Deadly Meningitis Trial: Ex-pharmacy head convicted of fraud, not guilty of murder
Barry Cadden was found guilty of racketeering and fraud.
-- A once-prominent drug executive was convicted today of racketeering and fraud but acquitted of murder for his role running the company that allegedly produced contaminated medicine that caused a deadly outbreak of infections including meningitis in 2012.
The jury today returned a mixed verdict in the trial of 50-year-old Barry Cadden, the former president and co-founder of the Boston-based New England Compounding Center, finding him guilty of racketeering and mail fraud but acquitting him on all 25 counts of second-degree murder.
Cadden was accused by the government of creating a public health crisis as head of the NECC, where prosecutors said shoddy practices and unsanitary conditions doomed hundreds of people for whom the company produced drugs.

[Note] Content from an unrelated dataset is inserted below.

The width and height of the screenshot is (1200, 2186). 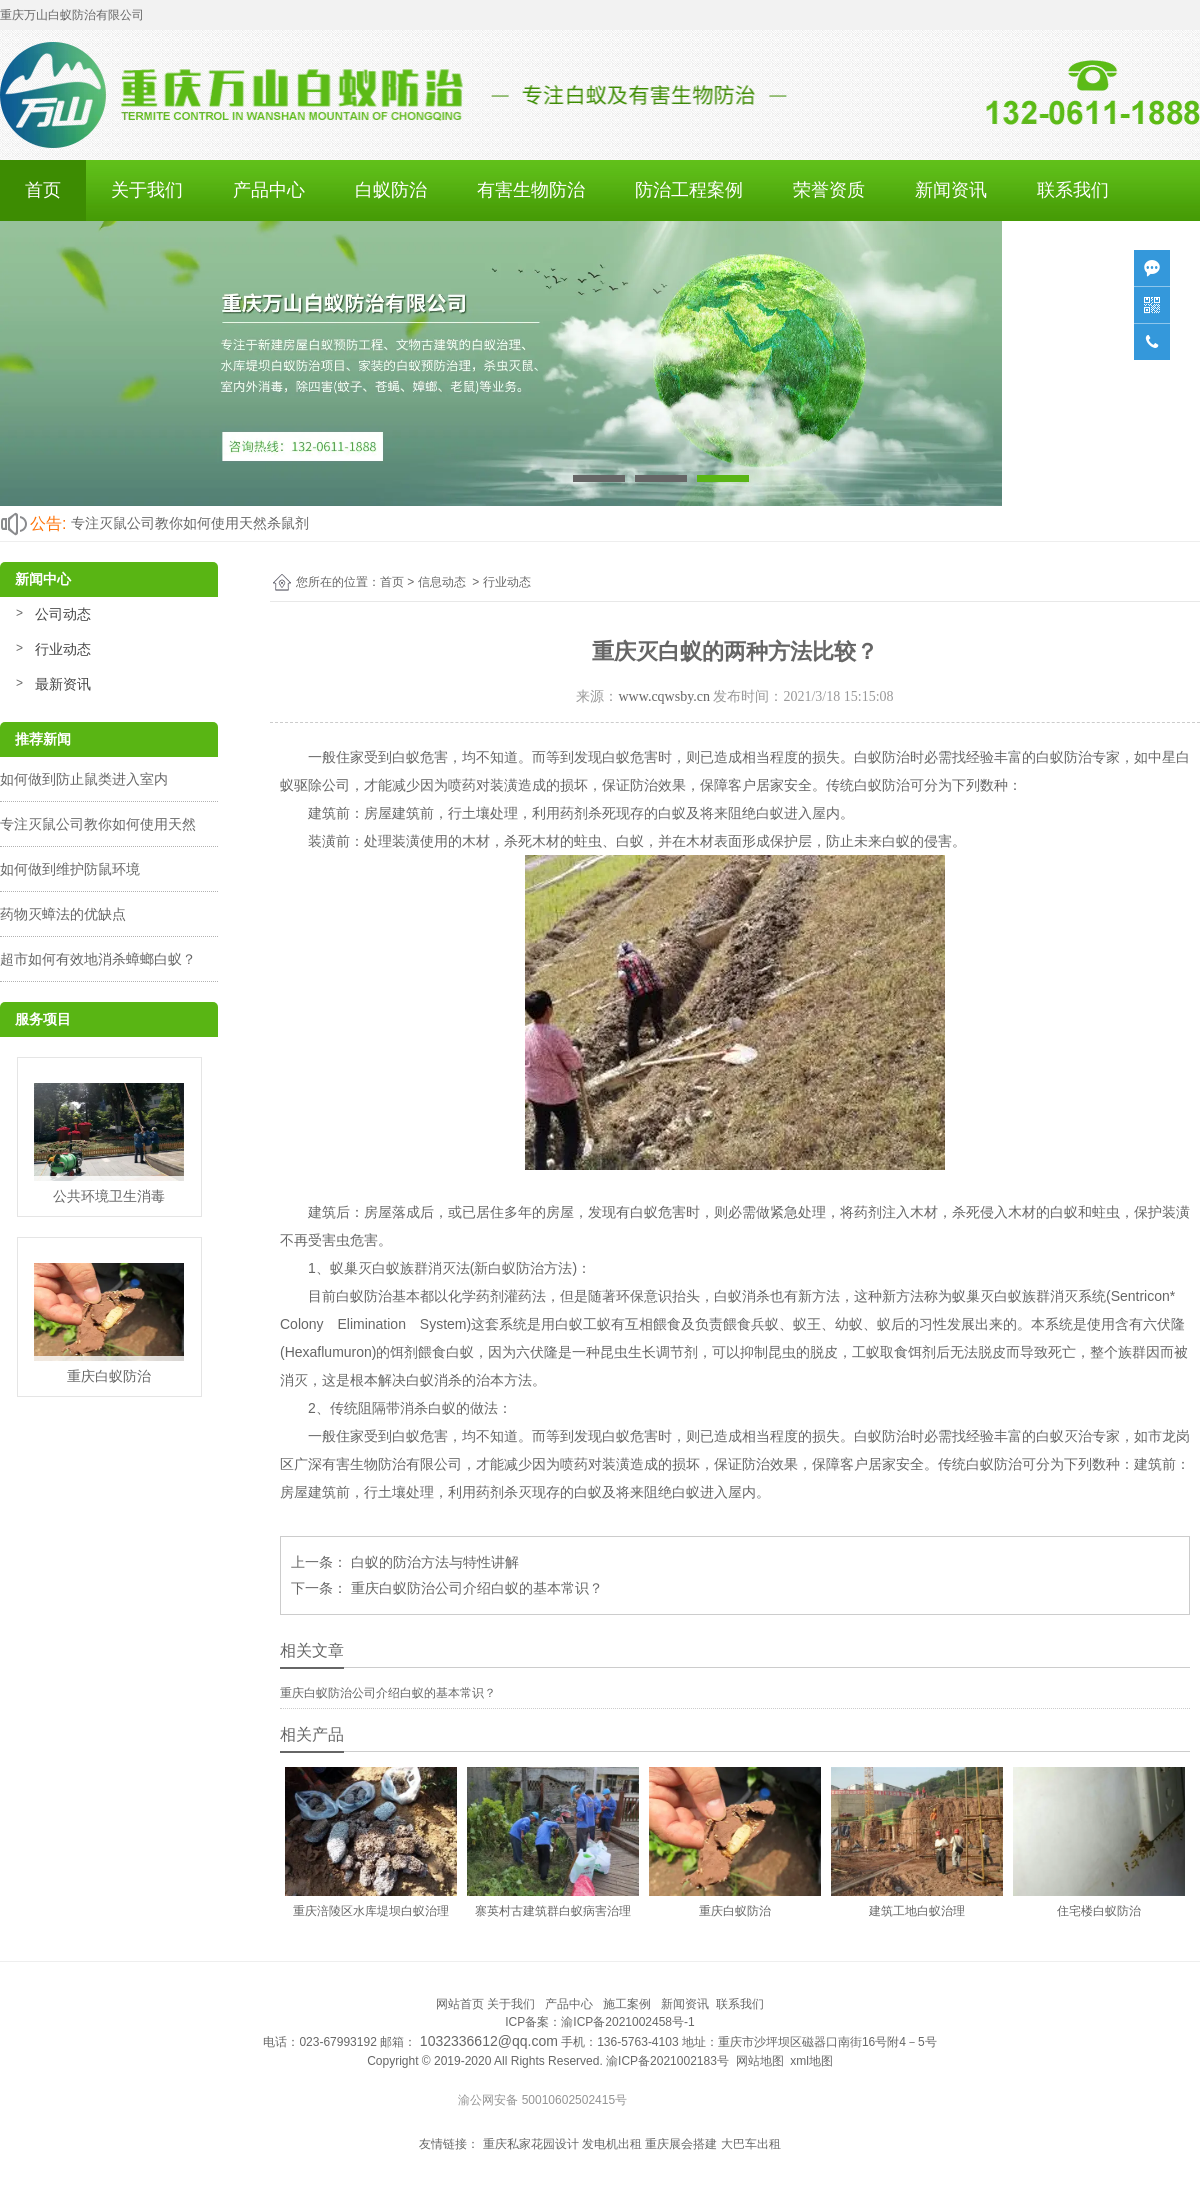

The government says a total of 753 people across the country were stricken in 2012 with an epidemic of infections, including meningitis, after receiving contaminated steroid injections produced by Cadden’s company, and 64 of them died.
One of those sickened with meningitis was 44-year-old Patricia Schmiedeknecht of Rhode Island, who told ABC News she still suffers from intense pain and continuous sickness five years later.
“I cry and I get angry,” she said. “My physical life is much different. I don’t have the energy that I used to. I feel extra pain. I have head pain.”
When investigators went to the NECC, they say they found filth, rusted equipment and insects in a facility turning out batches of contaminated medicine.
And as part of his alleged scheme to cut corners, prosecutors said Cadden created phony lists of patients, using names of people who were not customers, including Donald Trump, Calvin Klein and Jennifer Lopez, in order to be considered a pharmacy with clients instead of a drug manufacturer, which is held to a higher standard.
During the trial, the prosecution also showed videos of Cadden telling his employees not to worry about state health inspectors.
“How can they come in and inspect me?” Cadden said in one training video. “They don’t even know what they’re looking at. They have no clue.”
Cadden’s laywer Bruce Singal called it a “disgrace” that Cadden had faced any murder charges.
“We said from Day one of this case that these murder charges were unjust, unwarranted, and unproveable and we are pleased that today’s verdict vindicates Barry on them,” Singal told ABC News.
Cadden remains free on bail while awaiting his sentencing, which is set for June 21.
Kathy Pugh, whose now-deceased mother was sickened for years before ultimately succumbing to health complications from the tainted medication, called on the judge to impose a harsh sentence.
“If he gives Barry Cadden maximum time, he will send a signal to other CEOs of major companies, whether it’s pharmaceutical, automotive, or whatever,” she said. “It will send a signal that they can’t get away with this.”